How to complete this task
Scan the material for the word "Copyright", and copy each line where it shows up.

Exercise material
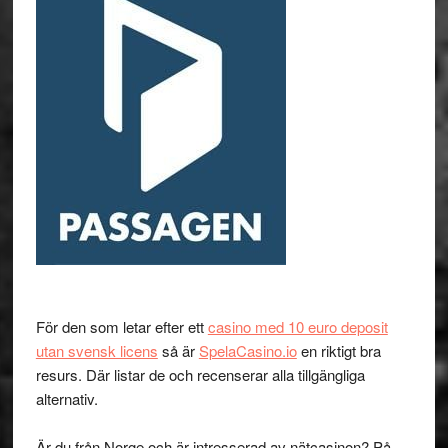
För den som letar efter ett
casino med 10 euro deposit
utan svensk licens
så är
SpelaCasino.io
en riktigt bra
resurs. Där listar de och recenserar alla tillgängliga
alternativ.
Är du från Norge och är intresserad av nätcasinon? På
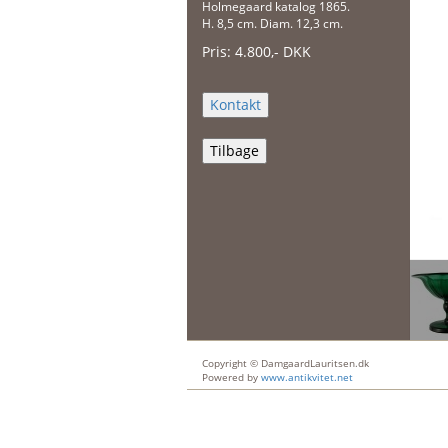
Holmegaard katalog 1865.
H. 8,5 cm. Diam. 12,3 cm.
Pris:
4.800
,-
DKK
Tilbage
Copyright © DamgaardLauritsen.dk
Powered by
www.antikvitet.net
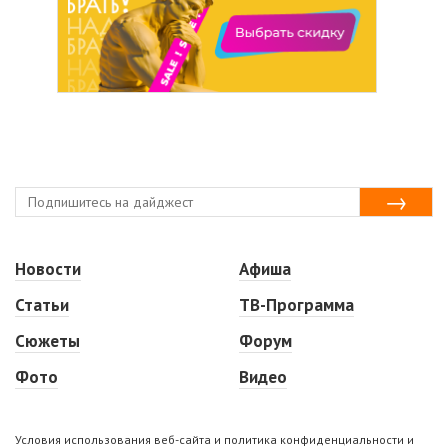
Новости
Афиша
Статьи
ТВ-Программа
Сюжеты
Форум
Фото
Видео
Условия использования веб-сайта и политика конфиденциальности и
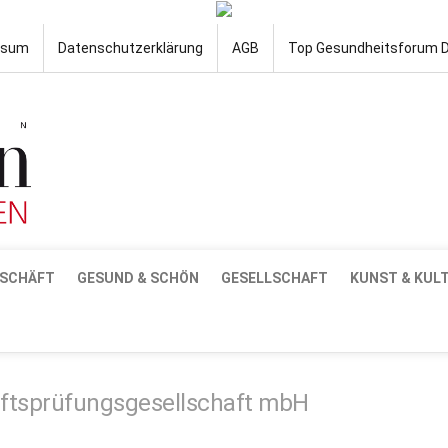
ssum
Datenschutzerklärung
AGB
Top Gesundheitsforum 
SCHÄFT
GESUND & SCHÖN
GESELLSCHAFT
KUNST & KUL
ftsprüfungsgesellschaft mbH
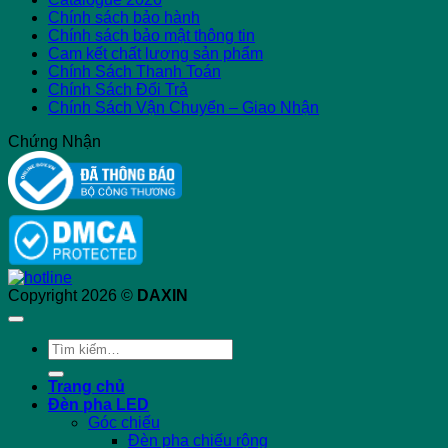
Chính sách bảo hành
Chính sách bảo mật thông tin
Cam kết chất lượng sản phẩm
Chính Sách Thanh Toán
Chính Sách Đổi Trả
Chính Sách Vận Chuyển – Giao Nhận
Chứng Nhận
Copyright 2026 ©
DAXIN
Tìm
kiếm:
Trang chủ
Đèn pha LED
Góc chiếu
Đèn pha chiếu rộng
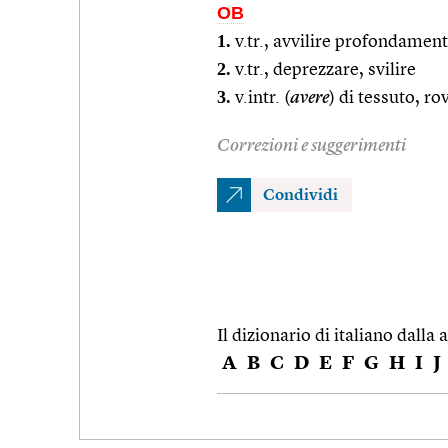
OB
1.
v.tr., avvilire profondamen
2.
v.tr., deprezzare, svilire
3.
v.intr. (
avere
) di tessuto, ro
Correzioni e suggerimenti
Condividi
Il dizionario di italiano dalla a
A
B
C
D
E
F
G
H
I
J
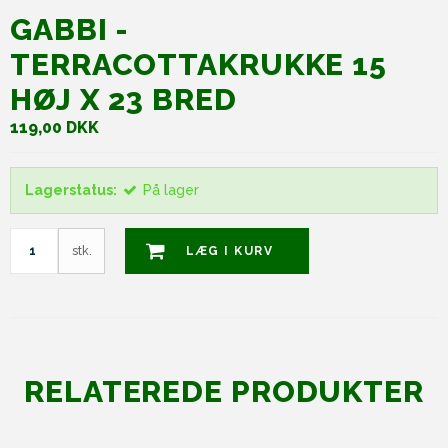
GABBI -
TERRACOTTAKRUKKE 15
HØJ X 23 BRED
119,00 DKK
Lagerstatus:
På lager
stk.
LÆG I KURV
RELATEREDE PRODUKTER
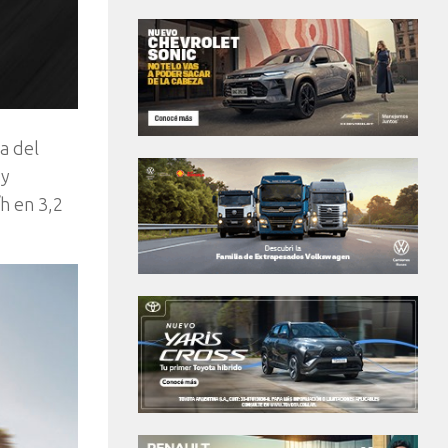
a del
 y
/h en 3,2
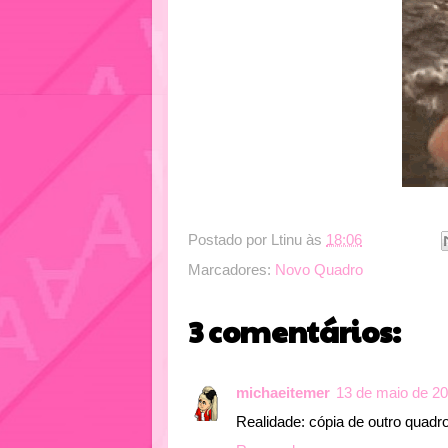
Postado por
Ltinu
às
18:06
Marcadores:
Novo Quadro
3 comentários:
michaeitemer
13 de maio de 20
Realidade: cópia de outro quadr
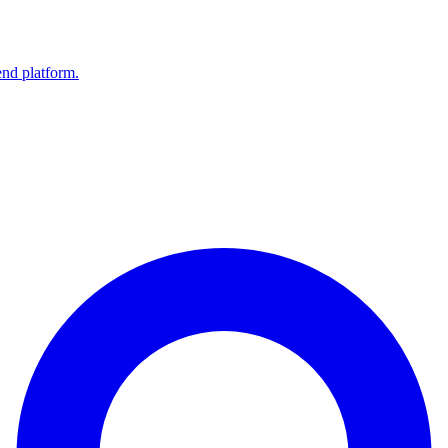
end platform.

Output
Copyright © DamgaardLauritsen.dk
Copyright 2026 ©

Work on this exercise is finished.